Probably never going to happen, but if I wasn't afraid of them falling, I'd go for it.
https://jet.com/product/detail/269508586c824ce5b26e664533605616?


----------



## Fraido (Oct 1, 2014)

What an epic cat tree, I wouldn't be worried about kitties falling off of it though.


----------



## Fraido (Oct 1, 2014)

Obviously you were talking about the rats, though. *rolls eyes* Lol. I guess yeah, I'd be a little worried.


----------



## JAnimal (Jul 23, 2014)

If someone could make that in a rat size...


----------



## Kokorobosoi (Jan 14, 2016)

You know....

Cover pvc pipes with rat safe rope

Wrap wood with carpet and screw to wrapped pipes.

These are totally DIY able


----------



## Fraido (Oct 1, 2014)

I'd probably just layer up some fleece, or a comforter underneath and around it to cushion any falls. Rats would love it at the size it is.


----------



## RatAtat2693 (Jan 13, 2016)

Kokorobosoi said:


> You know....
> 
> Cover pvc pipes with rat safe rope
> 
> ...


Oh yeah - I've made cat trees before.

But I'm just sooo lazy.

I just look through the reviews to see if anyone is complaining about it being too small. They list all the dimensions for this on the site.

I think I'll get a cat tree once Rome passes. Don't wanna tease him - he has HED.


----------



## Kokorobosoi (Jan 14, 2016)

Lol I can be lazy too!!!

But then my wallet starts yelling at me. And the Home Depot guy never actually charges me for cutting things for me lol. I think it has something to do with him calling me carpenter Barbie. I'll tolerate his patronizing sexism if it means I avoid the fees!!! 

(is it really that odd to pick up lumber in heels?) 

And thanks for showing me that tree!!! Now I want one.... And Home Depot is just down the road.... Oh gosh.


----------



## RatAtat2693 (Jan 13, 2016)

Hey, heels can be a lethal weapon if you use them correctly. 

Granted, I'd rather be barefoot.


----------



## Kokorobosoi (Jan 14, 2016)

yup. I have heels.... And I have the rug I wipe my feet off with when be been outside barefoot. 

Always been that way, I don't even feel the hot blacktop anymore. 

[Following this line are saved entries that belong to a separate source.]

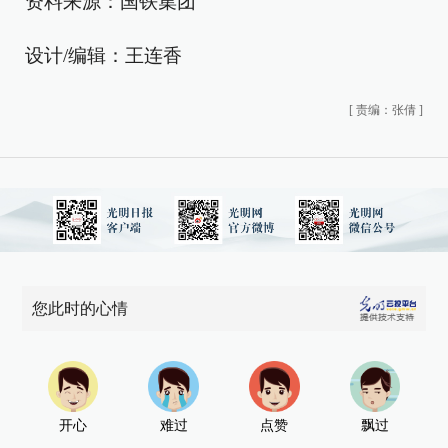
资料来源：国铁集团
设计/编辑：王连香
[
责编：张倩
]
您此时的心情
开心
难过
点赞
飘过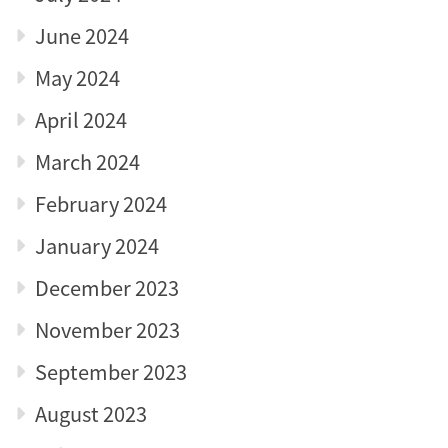
June 2024
May 2024
April 2024
March 2024
February 2024
January 2024
December 2023
November 2023
September 2023
August 2023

On topic: I think you should buy that tree!!!


----------



## RatAtat2693 (Jan 13, 2016)

I think I should buy that tree too, when I have $300 of disposable income.


----------



## JellOh (Jan 3, 2014)

Are DIY cat tress a viable option for ratties? I'm trying to fill my cage with toys for an upcoming trio and a cat tree would be freaking awesome. Would you have to worry about it being peed on? Or would you just have to re-wrap the wood and replace the carpet every so often?


----------



## RatAtat2693 (Jan 13, 2016)

As long as you make it in a quality manner, I don't see why not. But like one member said, you'd probably have a better chance by using PVC instead of wood since wood absorbs urine. I think the smell factor would also relate to how well litter trained they were. Just get cheap carpet and replace it here and there.


----------



## Kokorobosoi (Jan 14, 2016)

I've used pvc, thick plexi glass panels and outdoor carpet for those who people whose critters aren't potty trained. Haul it outside and hit it with a hose.


----------



## ray (Nov 4, 2015)

Ok but can they make that human sized... I would play on that lol
But seriously would love to get that for my cat and my rats... too bad I am so very poor...


----------



## catty-ratty (Feb 21, 2016)

ray said:


> Ok but can they make that human sized... I would play on that lol


I was thinking the same thing!


----------



## Fu-Inle (Jan 22, 2015)

I could use a human sized space pod. Throw a couple pillows in there and you've got a nice chill out spot.


----------



## RatAtat2693 (Jan 13, 2016)

Fu-Inle said:


> I could use a human sized space pod. Throw a couple pillows in there and you've got a nice chill out spot.


I think that would actually sell. Use a beanbag.


----------